Figure 6. The oscillatory motion of zyxin-depleted cells in 3D matrix is recapitulated on 1D confining stripes on flat substrates

(a,b) Typical random 1D movements of WT cells (a) and periodic oscillatory 1D movements of zyxin-depleted cells (b) confined to collagen-I-coated, 20-μm-wide stripes flanked by non-adhesive 10-μm-wide polyethylene glycol stripes on substrates. Dotted lines on micrographs represent borders of the patterned collagen stripe on which the cell is migrating. Scale bar represents 20 μm. (c) Coefficients of variations of the length, duration and cell speed during each unidirectional excursion of WT and zyxin-depleted cells on 1D stripes. (d–g) Typical colour-coded trajectories (left) and corresponding time-dependent movements along the 1D stripes (right) of the WT cells (d,e) and zyxin-depleted cells (f,g) on 1D stripes. CV, coefficients of variations. Migration of the cells along the 1D stripes were either 1D unidirectional (white bars), 1D periodic (red bars), or 1D random (blue bars). Bar graph in (c), the excursions of at least eight cells were analysed for WT and zyxin shRNA. Remaining bar graphs show percentages of cells undergoing different modes of migration within each shRNA population. N = 3 biological repeats averaged for each graph; at least 25 cells were analysed for each graph. **P < 0.01; *P < 0.05.

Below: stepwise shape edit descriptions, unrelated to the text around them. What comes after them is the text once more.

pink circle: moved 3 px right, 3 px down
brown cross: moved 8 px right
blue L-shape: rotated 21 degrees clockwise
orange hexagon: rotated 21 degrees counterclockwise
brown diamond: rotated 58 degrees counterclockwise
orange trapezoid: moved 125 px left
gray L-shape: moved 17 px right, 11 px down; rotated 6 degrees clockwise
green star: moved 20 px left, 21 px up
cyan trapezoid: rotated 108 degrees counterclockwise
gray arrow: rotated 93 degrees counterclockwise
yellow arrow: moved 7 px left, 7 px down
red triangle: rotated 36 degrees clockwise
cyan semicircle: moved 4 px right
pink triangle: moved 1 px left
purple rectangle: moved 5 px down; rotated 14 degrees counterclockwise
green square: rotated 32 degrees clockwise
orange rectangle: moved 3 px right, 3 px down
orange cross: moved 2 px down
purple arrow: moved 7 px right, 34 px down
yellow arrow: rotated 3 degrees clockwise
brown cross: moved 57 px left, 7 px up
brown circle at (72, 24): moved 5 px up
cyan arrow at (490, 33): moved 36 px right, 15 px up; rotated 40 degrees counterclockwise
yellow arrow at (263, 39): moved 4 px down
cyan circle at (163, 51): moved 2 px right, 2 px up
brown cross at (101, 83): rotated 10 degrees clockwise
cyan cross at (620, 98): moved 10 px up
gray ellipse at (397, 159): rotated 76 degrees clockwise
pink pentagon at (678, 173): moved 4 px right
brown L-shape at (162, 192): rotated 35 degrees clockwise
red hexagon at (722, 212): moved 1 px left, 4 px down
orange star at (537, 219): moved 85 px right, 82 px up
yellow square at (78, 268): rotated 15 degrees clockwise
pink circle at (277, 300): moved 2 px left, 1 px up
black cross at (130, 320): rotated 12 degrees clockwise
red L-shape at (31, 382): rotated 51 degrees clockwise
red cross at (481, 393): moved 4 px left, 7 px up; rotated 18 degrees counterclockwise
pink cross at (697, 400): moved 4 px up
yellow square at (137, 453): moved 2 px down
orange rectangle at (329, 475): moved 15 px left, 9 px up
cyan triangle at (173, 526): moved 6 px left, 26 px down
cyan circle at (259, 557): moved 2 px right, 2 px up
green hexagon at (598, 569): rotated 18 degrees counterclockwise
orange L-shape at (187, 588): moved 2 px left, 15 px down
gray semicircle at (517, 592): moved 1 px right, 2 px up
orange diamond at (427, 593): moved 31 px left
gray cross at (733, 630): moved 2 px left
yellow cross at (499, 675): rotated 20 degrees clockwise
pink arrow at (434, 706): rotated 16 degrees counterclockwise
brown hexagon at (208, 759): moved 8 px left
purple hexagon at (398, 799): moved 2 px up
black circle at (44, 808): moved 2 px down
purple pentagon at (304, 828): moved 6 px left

Figure 7. One-dimensional confining stripes recapitulate zyxin and actin localization of cells in 3D matrix and recapitulate the role of α-actinin in cellular migratory patterns

(a,b) Confocal micrographs of individual WT cells on flat collagen-coated 2D substrates (a) or 20-μm-wide collagen-coated stripes (b). Cells were stained for F-actin (green) and zyxin (red). Images were focused on the ventral side of the cells. Scale bar represents 20μm. Outlines of 1D micropatterns are shown with dotted lines. (c-f) Typical colour-coded trajectories (left, c,e) and corresponding time-dependent movements along the 1D stripes (right, c,e) of zyxin ΔABD cells (c,d) and α-actinin-depleted cells (e,f). CV, coefficients of variations. Fractions of cells showing either 1D unidirectional migration (white bars), 1D periodic oscillatory migration (red bars), or 1D random migration (blue bars) are displayed in panels (d) and (f). A coloured star indicates a value of zero. Bar graphs show percentages of cells undergoing different modes of migration within each shRNA population; at least 25 cells were analysed for each graph. **P < 0.01; *P < 0.05

Figure 8. The 1D/oscillatory motion of zyxin-depleted cells in 3D matrix is not recapitulated on compliant surfaces

Typical trajectories of WT cells (top) and zyxin-depleted cells (bottom) placed on very compliant (0.03% bis concentration in polyacrylamide gels), compliant (0.3% bis concentration) and stiff (glass) collagen-I-coated substrates. Colour-coded asterisks indicate cell positions along the 1,000-min long trajectories at 100-min time intervals. Scale bar (top) is 20 μm and applies to all trajectories. Here, 100% of WT and zyxin-depleted cells on compliant substrates showed 2D random trajectories; none showed 1D migration.